Mr Chetwynd claims that "the footage" (surely it would be a digital file, or do metal detectorists have Stone Age video equipment?) "will be seen when it is arranged to have the biggest impact". I would say the eve of "Britain's Secret Treasures" coming out was just such a time if Mr Chetwynd wanted to do the PAS maximum damage.

If the FLO was offering to buy items he knew were stolen (nighthawked, from an unreported hoard) then yes that would be illegal (although how do we know that he did not also have a hidden camera running and this was part of a PAS sting?). If however the two objects were the product of legal metal detecting, then there is in fact nothing illegal about an FLO offering to buy them for a collection. Collecting artefacts is not illegal in England and Wales. That is the whole point of the PAS. I would not be surprised if a number of FLOs had private collections of archaeological artefacts (perhaps the PAS could supply some figures on that). If they have been legally obtained and properly dealt with, there is not even anything in the IFA Code of Practice which says they cannot. So what is the problem, what will this alleged "film" achieve? It might open up the debate about collecting though. Bring it on.

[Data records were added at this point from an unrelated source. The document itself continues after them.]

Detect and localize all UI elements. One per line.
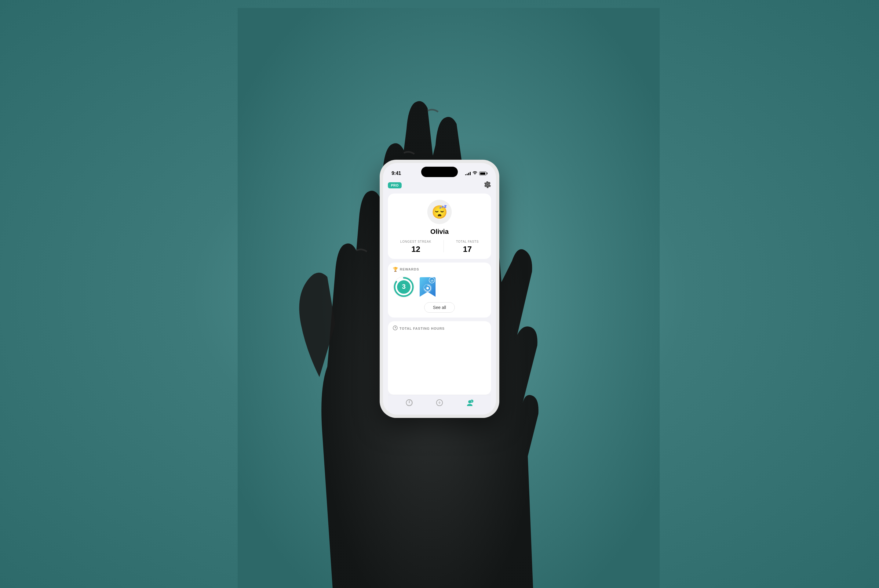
settings-icon[interactable] — [484, 181, 491, 190]
fasting-icon — [393, 326, 398, 331]
status-icons — [465, 171, 487, 176]
fasting-header: TOTAL FASTING HOURS — [393, 326, 486, 331]
profile-card: 😴 Olivia LONGEST STREAK 12 TOTAL FASTS 1… — [388, 194, 491, 259]
bottom-nav — [388, 395, 491, 415]
phone-screen: 9:41 — [383, 163, 496, 415]
profile-nav-icon — [466, 399, 474, 408]
longest-streak-value: 12 — [412, 244, 420, 254]
signal-bar-3 — [468, 173, 469, 175]
svg-point-8 — [426, 287, 429, 290]
badges-row: 3 — [393, 276, 486, 298]
svg-text:3: 3 — [402, 283, 406, 290]
phone-frame: 9:41 — [380, 160, 499, 418]
signal-bar-4 — [470, 172, 471, 175]
rewards-header: 🏆 REWARDS — [393, 267, 486, 272]
fasting-section: TOTAL FASTING HOURS — [388, 321, 491, 395]
screen-content: PRO 😴 Olivia — [383, 180, 496, 415]
trophy-icon: 🏆 — [393, 267, 398, 272]
svg-point-12 — [395, 328, 395, 328]
badge-fasts-10[interactable]: 10 — [418, 276, 437, 298]
avatar: 😴 — [427, 200, 452, 224]
svg-point-14 — [409, 402, 410, 403]
stat-divider — [443, 240, 444, 252]
badge-streak-3[interactable]: 3 — [393, 276, 415, 298]
nav-item-profile[interactable] — [466, 399, 474, 408]
status-time: 9:41 — [392, 171, 401, 176]
pro-badge: PRO — [388, 182, 402, 188]
wifi-icon — [472, 171, 477, 176]
svg-text:10: 10 — [430, 279, 433, 282]
nav-item-explore[interactable] — [436, 399, 443, 408]
see-all-btn-container: See all — [393, 302, 486, 313]
signal-bar-2 — [467, 174, 467, 175]
total-fasts-stat: TOTAL FASTS 17 — [456, 240, 479, 254]
rewards-title: REWARDS — [400, 267, 419, 271]
total-fasts-label: TOTAL FASTS — [456, 240, 479, 243]
rewards-card: 🏆 REWARDS 3 — [388, 262, 491, 318]
battery-icon — [479, 172, 487, 175]
fasting-title: TOTAL FASTING HOURS — [400, 327, 445, 330]
total-fasts-value: 17 — [463, 244, 472, 254]
see-all-button[interactable]: See all — [424, 302, 455, 313]
phone-outer: 9:41 — [380, 160, 499, 418]
signal-bars-icon — [465, 172, 471, 175]
signal-bar-1 — [465, 174, 466, 175]
avatar-emoji: 😴 — [431, 204, 448, 219]
stats-row: LONGEST STREAK 12 TOTAL FASTS 17 — [400, 240, 479, 254]
nav-item-timer[interactable] — [405, 399, 413, 408]
profile-name: Olivia — [430, 228, 449, 236]
longest-streak-label: LONGEST STREAK — [400, 240, 431, 243]
longest-streak-stat: LONGEST STREAK 12 — [400, 240, 431, 254]
compass-nav-icon — [436, 399, 443, 408]
svg-point-1 — [487, 183, 488, 185]
dynamic-island — [421, 167, 458, 177]
timer-nav-icon — [405, 399, 413, 408]
top-bar: PRO — [388, 180, 491, 194]
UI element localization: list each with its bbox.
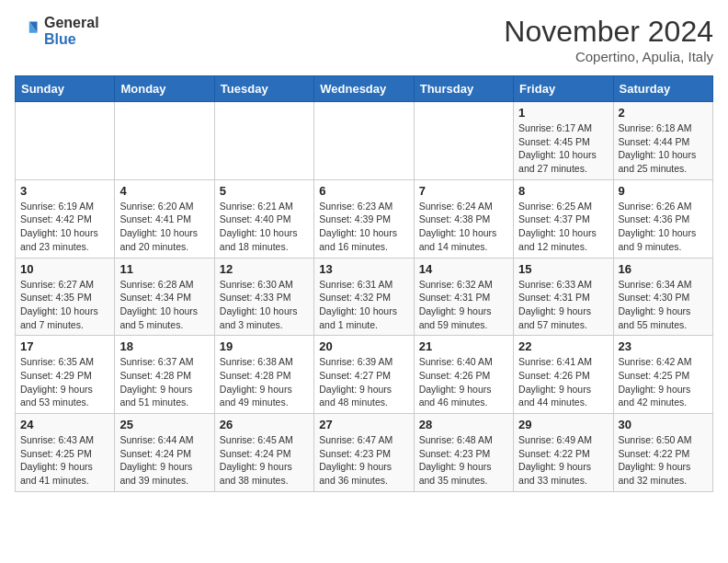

Vignette: caught on camera
What simpletons and liars some artefact hunters are.

TAKE A GOOD LOOK at this behaviour, for these are precisely the sort of people the PAS wants to grab more and more millions of public quid to make into the "partners" of the British Museum, archaeological heritage professionals and to whom they want us all to entrust the exploitation of the archaeological record. Take a good look and decide what you think about that as a "policy".